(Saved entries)
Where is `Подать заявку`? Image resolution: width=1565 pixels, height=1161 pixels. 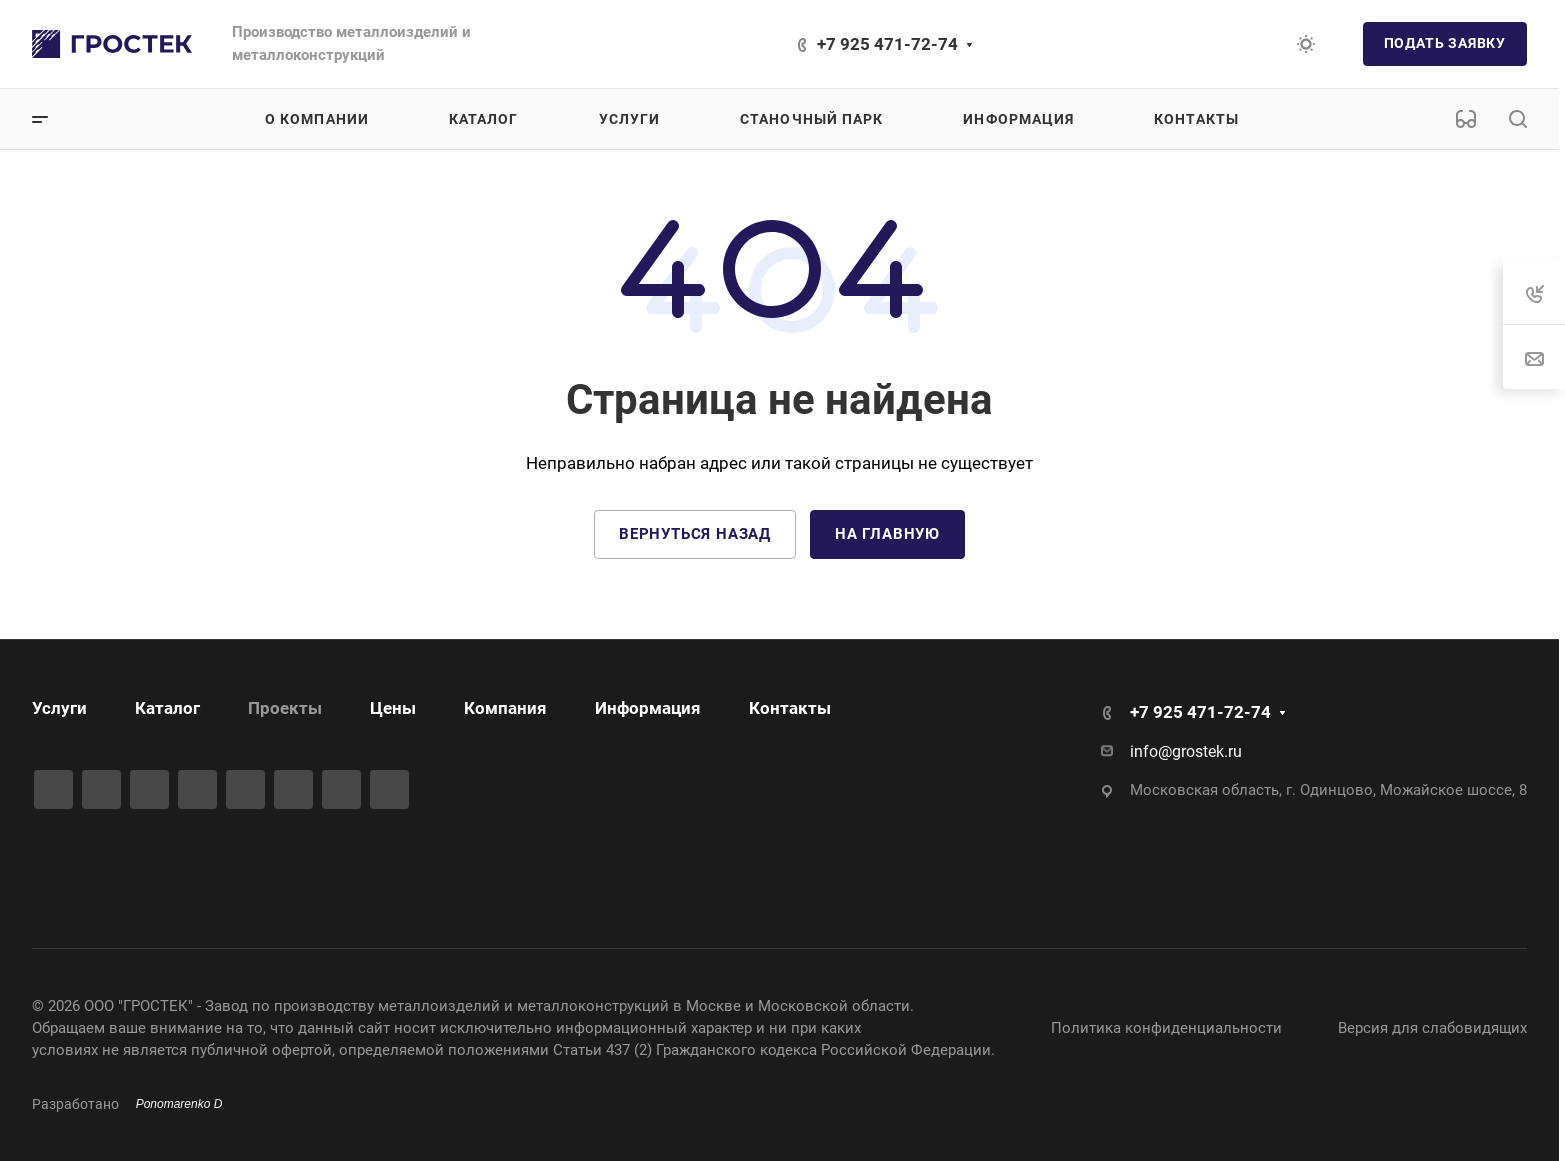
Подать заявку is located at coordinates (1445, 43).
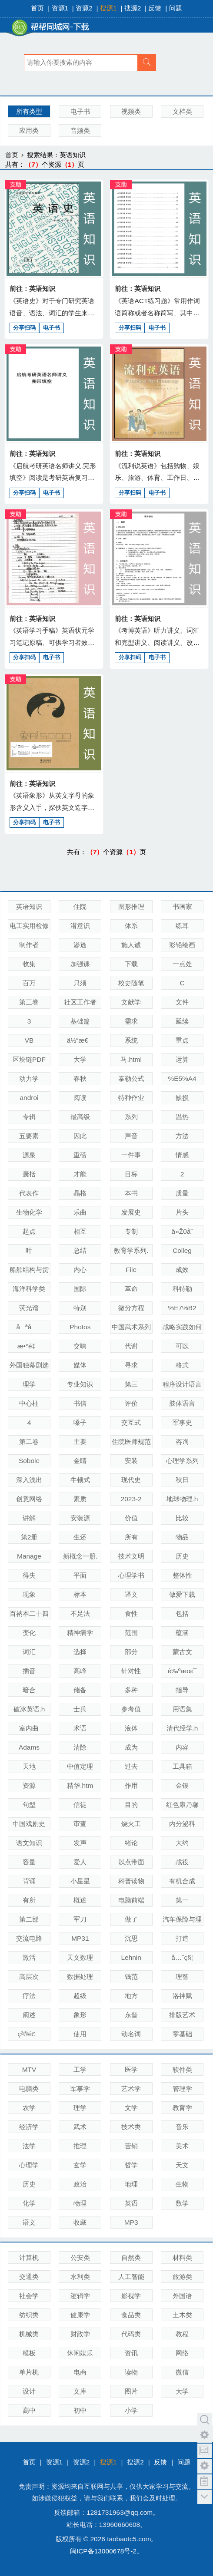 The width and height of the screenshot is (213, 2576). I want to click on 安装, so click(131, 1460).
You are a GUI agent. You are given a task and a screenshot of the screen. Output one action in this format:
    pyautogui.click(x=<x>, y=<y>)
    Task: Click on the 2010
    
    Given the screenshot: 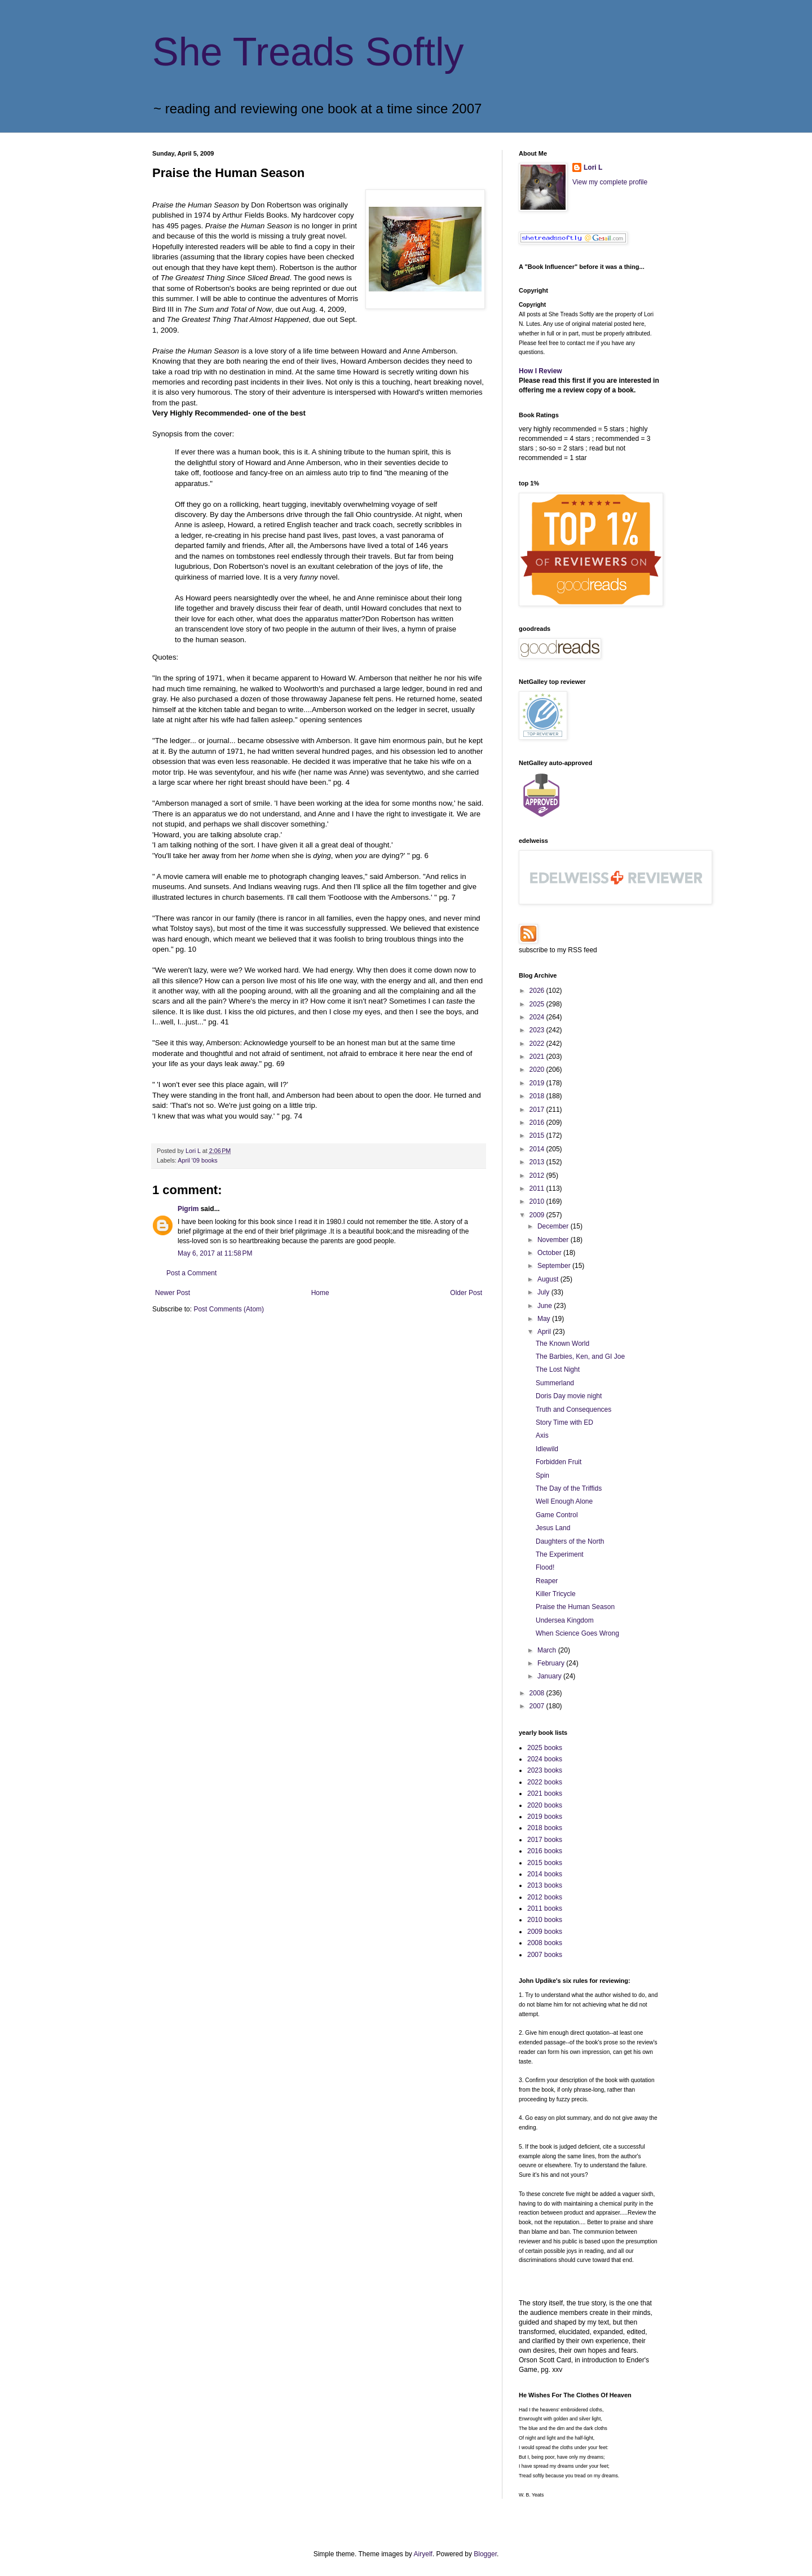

(Work instruction) The records above are to be restated word for word, excluding all pictures.

(Output below)
Where is `Подать заявку`? Image resolution: width=1565 pixels, height=1161 pixels. 
Подать заявку is located at coordinates (1445, 43).
 The width and height of the screenshot is (213, 2576). I want to click on 安装, so click(131, 1460).
You are a GUI agent. You are given a task and a screenshot of the screen. Output one action in this format:
    pyautogui.click(x=<x>, y=<y>)
    Task: Click on the 2010
    
    Given the screenshot: 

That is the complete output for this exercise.